Your instructions: Once the pictures are set aside, transcribe each line of the listing exactly.

Extracted data:
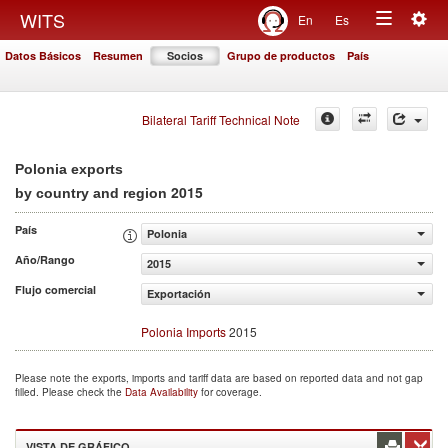
Togg
WITS
En
Es
Toggle
navig
Datos Básicos
Resumen
Socios
Grupo de productos
País
navigation
Bilateral Tariff Technical Note
Polonia exports
2015
by country and region
País
Polonia
Año/Rango
2015
Flujo comercial
Exportación
Polonia Imports
2015
Please note the exports, imports and tariff data are based on reported data and not gap
filled. Please check the
Data Availability
for coverage.
VISTA DE GRÁFICO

Finished exercise:
Togg
WITS
En
Es
Toggle
navig
Datos Básicos
Resumen
Socios
Grupo de productos
País
navigation
Bilateral Tariff Technical Note
Polonia exports
2015
by country and region
País
Polonia
Año/Rango
2015
Flujo comercial
Exportación
Polonia Imports
2015
Please note the exports, imports and tariff data are based on reported data and not gap
filled. Please check the
Data Availability
for coverage.
VISTA DE GRÁFICO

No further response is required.